Frank Mugisha, directeur de Sexual Minorities Uganda, dénonce cette injustice sur les réseaux sociaux : « Elles n'ont commis aucun crime et devraient être avec leurs familles et leurs amis, pas en prison. »
Des lois parmi les plus sévères au monde
L'Ouganda dispose depuis 2023 d'une des législations les plus répressives de la planète. Cette loi prévoit l'emprisonnement à vie pour les relations homosexuelles et la peine de mort pour les actes « aggravés » impliquant des mineurs, des personnes âgées ou handicapées.
Les conséquences sont dramatiques. Le Human Rights Awareness and Promotion Forum rapporte près d'un millier d'interventions depuis l'adoption de cette loi. « Des gens sont arrêtés, harcelés, évincés de leur appartement à cause de la loi », déplore Oryem Nyeko, analyste de Human Rights Watch.
Le Sénégal et le Ghana emboîtent le pas
Cette répression s'étend désormais à d'autres pays. Le Sénégal vient d'adopter à l'unanimité (135 voix contre 0) un projet de loi durcissant la répression des « actes contre nature ». Le texte sanctionne « l'homosexualité, la bisexualité, la transsexualité et la zoophilie » avec des peines de 5 à 10 ans d'emprisonnement et des amendes pouvant atteindre 25 000 dollars.
« Ici dans notre Afrique, dans notre Sénégal, nous n'acceptons pas cette homosexualité. Ce n'est pas dans notre culture », a déclaré la députée Fama Ba, résumant l'état d'esprit qui prévaut.

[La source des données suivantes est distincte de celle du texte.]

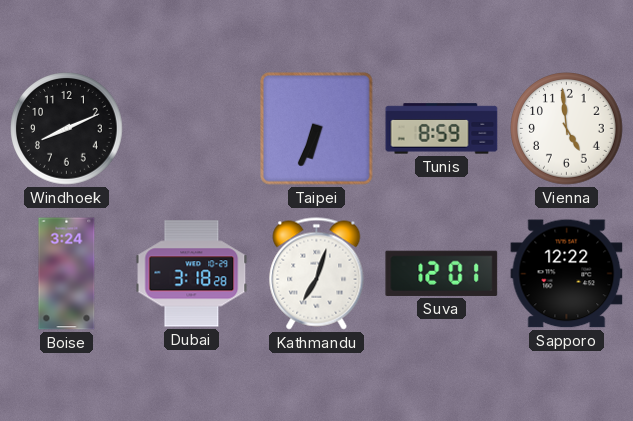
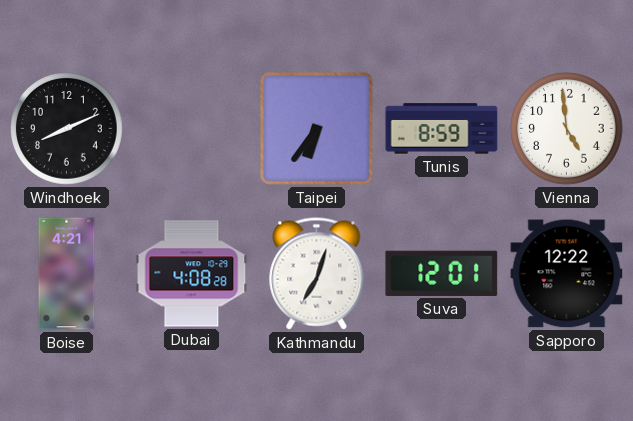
Taipei: 6:34 -> 6:36
Boise: 3:24 -> 4:21
Dubai: 3:18 -> 4:08
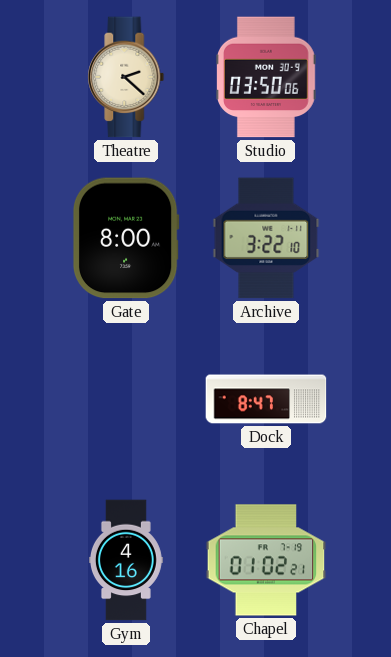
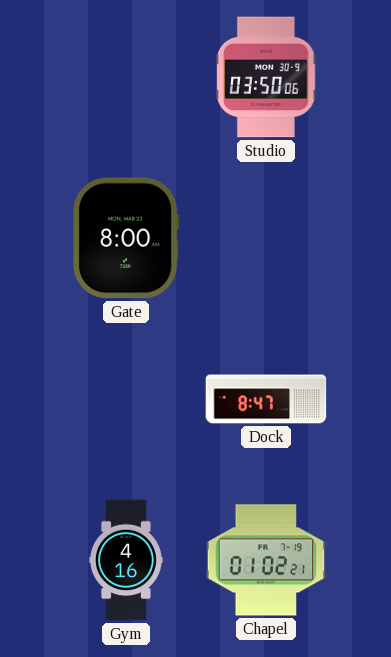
Theatre: 2:22 -> none
Archive: 3:22 -> none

Au Ghana, un projet de loi similaire prévoit trois ans d'emprisonnement pour toute personne s'identifiant comme homosexuelle. Le nouveau président John Dramani Mahama est maintenant appelé à le promulguer.

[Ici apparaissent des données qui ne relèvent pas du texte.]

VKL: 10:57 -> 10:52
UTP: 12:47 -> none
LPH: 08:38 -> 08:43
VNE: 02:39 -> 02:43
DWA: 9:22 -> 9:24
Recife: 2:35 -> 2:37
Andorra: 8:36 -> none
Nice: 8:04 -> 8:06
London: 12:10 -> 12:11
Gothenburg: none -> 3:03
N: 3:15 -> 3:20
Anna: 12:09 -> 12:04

Une discrimination institutionnalisée
Selon Amnistie internationale, plus d'une trentaine de pays africains sur 54 criminalisent les relations homosexuelles. Cette situation alarme la communauté internationale.
Le haut-commissaire des Nations unies aux droits de l'homme, Volker Türk, s'est dit « profondément préoccupé » par ces projets de loi « néfastes » et appelle les dirigeants africains à ne pas les promulguer.
Pour les analystes, cette répression s'explique par un mélange de facteurs religieux, culturels et politiques. Les dirigeants voient dans la communauté LGBTQ+ « une cible facile pour se faire valoir » auprès de populations souvent conservatrices.
Cette dérive autoritaire représente un recul majeur pour les droits humains sur le continent africain et menace la sécurité de millions de personnes LGBTQ+ contraintes de vivre dans la clandestinité.